力の書 2
巨大な火の玉もこちらに向かって、飛んできた!
「まだ間に合うわ! 靖! 本を開いて!」
そう叫んだ白花によって、体中の傷が癒えた敦が力の書を開けた。
「うおおおおー」
出入り口のドアはビクともしなかったが……。。
靖は信じられない力を発揮してドアごと出入り口を粉砕してしまった。
外へと出ると、みんなでマレフィキウム古代図書館から遠ざかるために、全力で駆け出した。

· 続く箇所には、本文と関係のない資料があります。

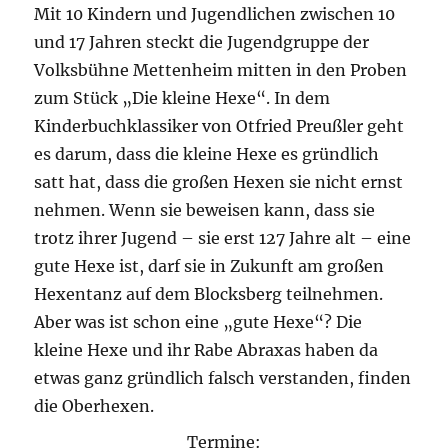
Mit 10 Kindern und Jugendlichen zwischen 10
und 17 Jahren steckt die Jugendgruppe der
Volksbühne Mettenheim mitten in den Proben
zum Stück „Die kleine Hexe“. In dem
Kinderbuchklassiker von Otfried Preußler geht
es darum, dass die kleine Hexe es gründlich
satt hat, dass die großen Hexen sie nicht ernst
nehmen. Wenn sie beweisen kann, dass sie
trotz ihrer Jugend – sie erst 127 Jahre alt – eine
gute Hexe ist, darf sie in Zukunft am großen
Hexentanz auf dem Blocksberg teilnehmen.
Aber was ist schon eine „gute Hexe“? Die
kleine Hexe und ihr Rabe Abraxas haben da
etwas ganz gründlich falsch verstanden, finden
die Oberhexen.
Termine:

商店街まで走り通すと、未だ真っ黒な空からは大雨が激しく降っている。
「あいつらは?」
弥生がいつの間にか抜刀していた。
竹刀袋には日本刀が入っていたようだ。
周囲の人もまばらで、皆大雨から逃げるかのように急ぎ足だ。
弥生が日本刀を抜いていても、気にとめる人はいなかった。
「もう、大丈夫そうね。こんなに走ったのは、私、生まれて初めてかしら?」
白花が真っ白なハットをかぶりなおして、息を整えながら伸びをした。
ぼくは白花がどういう生活をしているのかと一瞬疑問に思った。
普通の生活じゃなさそうだったが。
でも、聞くのも何故か気が引けた。
気楽には聞けない話のように思えた。
「うーっし、今度は俺たちの番だ。一人ずつ魔術師退治をしてやろうぜ!!」
敦が力の書を手に入れた勢いで、粋がってマレフィキウム古代図書館に中指を立てた。ぼくは口を開けかけたが、弥生が叫んだ。
「上!!」
見ると、三人の魔術師たちが、ぼくらの真上に浮いていた。
「よーっし! このヤロー!」
敦が地を蹴って上空へと飛ぼうとするのを、白花が止めた。
「待って! 様子を見ましょう!」
「うお!」
敦が白花に引き戻される。
ぼくと白花が辺りを見回した。
「?!」
「な、何か変よ?」
「? ……きっと、仲間を呼んでるんだ!」
「あ! 後ろ!」
幾つもの風を切る音が聞こえ、ぼくたちは後ろにあるマレフィキウム古代図書館の方を一斉に振り返った。そこには、たくさんの魔術師たちがうじゃうじゃとこちらに向かって、かなりのスピードで空を飛んできていた。
「キィエエエー」
迫り来る危機感から弥生が宙に浮いている魔術師の太った方に斬りかかった。
「キーン」
という、耳触りな音が鳴り響く!
「せ……生体電流だけで防いだの! ……魔法障壁!?」
白花が叫ぶが、太った魔術師は無表情で空中で佇んでいる。肌を焼くかのような膨大な生体電流が三人の魔術師から放出されている。後ろは、マレフィキウム古代図書館から大勢の魔術師が飛んでくる。
「し、しかたねー!!」
敦は商店街の道端にある一つのマンホールを力任せにこじ開けた。
「さあ、みんな中へ入れ!」
ぼくたちは濁った水の臭いが蔓延するマンホールの中へと、急いで梯子を降りていった。中は薄暗かったが。ぼくは、メタンが多いので、生体電流で少しだけかき集め。手のひらサイズの火の玉を右手に点けて松明変わりにした。
「ありがと。あんたも役に立つようになったわね」
「一言余計だ」
弥生との他愛無いやり取りをしていると、ぼくは水路が気になった。
大きな水路は外の大雨によって、水かさが少しずつ増しつつある。歩行者用の水路の端を歩いて行くと、外の激しい大雨の音がここからでも聞こえた。
「だんだん水かさが増えてくるわね。私、水着なんて持ってないわよ」
「俺だって!」
弥生と敦が焦りだした。
みんなも水路の水かさが身の危険になると思っているんはずだ。それを証拠に水路の水は見る見るうちに膨れ上がっていた。すでに足音はピシャピシャと水気を含んでいる。